By its usual standards, Forest Lawn was pretty quiet. Its art museum—which houses an important collection of stained glass, the world’s largest black opal, and William Bouguereau’s 1881 painting “Song of the Angels”—was closed. There were no school field trips on the grounds. Tens of thousands of people, including Ronald Reagan, have been married at Forest Lawn, but during my visit there were no weddings in the cemetery’s three churches, which were locked.

Still, I enjoyed the way the place resembles Southern California in miniature, with its different topographies (windswept hills, cool valleys, a sprawling basin), cultural mishmash (Italian statues, Scottish and Irish churches, and crypts with inscriptions in every modern Asian language), and obsession with being big (Forest Lawn notes that its large wrought-iron gates are twice as wide as those at Buckingham Palace, and the Hall of Crucifixion houses “the world’s largest permanently mounted religious painting”).

Forest Lawn is perhaps the best place in Tinseltown to get close to a celebrity—everyone from Walt Disney to Jean Harlow to Michael Jackson is interred there—though you have to do some detective work, since the staff won’t tell you where they are. I did manage to find the famed early 20th-century L.A. preacher Aimee Semple McPherson, who, in her Divine Healing Sermons, advised, “get alone in the wilderness of quiet and stillness before God.”

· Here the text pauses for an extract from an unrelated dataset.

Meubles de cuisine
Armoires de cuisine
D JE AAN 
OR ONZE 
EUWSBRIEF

I found powerful stillness in the Great Mausoleum, where I chatted with a woman who was looking for the crypt of Paramahansa Yogananda, the Indian guru who popularized yoga and meditation in the U.S. And I laughed at discovering that the crypt of California Gov. Culbert Olson, famous for being an atheist, is just steps away from the mausoleum’s stained-glass reproduction of da Vinci’s “The Last Supper.”

Down the hill from the mausoleum is an older, flatter cemetery section so filled with light it feels like heaven’s front porch. There I walked amid many graves from 1918 and 1919. Most of the people buried in them had died in their teens, 20s, and early 30s, the most common ages of Spanish flu victims.

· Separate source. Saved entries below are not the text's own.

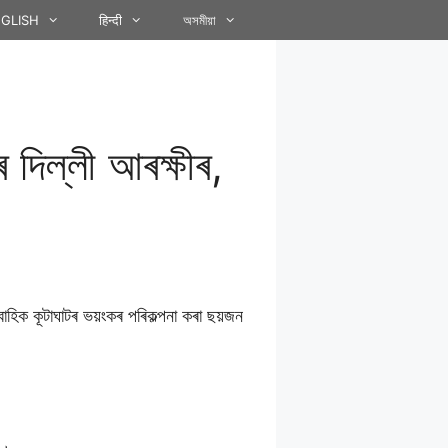
GLISH
हिन्दी
অসমীয়া
ৰ দিল্লী আৰক্ষীৰ,
াহিক কূটাঘাটৰ ভয়ংকৰ পৰিকল্পনা কৰা ছয়জন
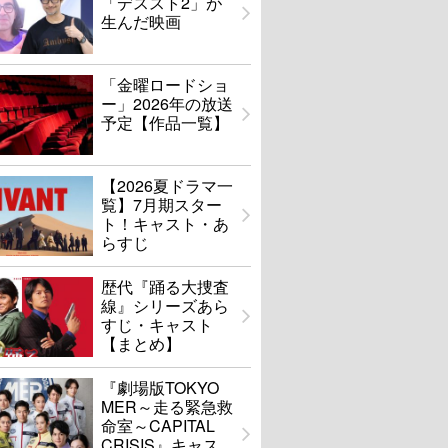
「デススト2」が
生んだ映画
「金曜ロードショ
ー」2026年の放送
予定【作品一覧】
【2026夏ドラマ一
覧】7月期スター
ト！キャスト・あ
らすじ
歴代『踊る大捜査
線』シリーズあら
すじ・キャスト
【まとめ】
『劇場版TOKYO
MER～走る緊急救
命室～CAPITAL
CRISIS』キャス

From there, I headed up to the Court of Freedom, which includes a mosaic reproduction of John Trumbull’s “Signing of the Declaration of Independence” that’s three times larger than the original painting in the U.S. Capitol. I read the text of the Declaration inscribed next to the painting, and reflected on Jefferson’s wisdom in putting “life” before “liberty” and the “pursuit of happiness.”

Death is a constant of course, but the speed of this pandemic is overwhelming us, to the detriment of the living and the dead.

We are in such a desperate rush to get past COVID that we’re trying to ignore its realities. It seems likely that we’ll forget this era as fast as we can.

We shouldn’t ever put the pandemic behind us. We will all need to remember its lessons, to honor its sacrifices and its heroes, so we might see its after-life as a beginning, not an end. Here in California, I hope we will memorialize every last one of our pandemic dead, with a monument that is beautiful and colorful and big, and makes people happy when they visit it.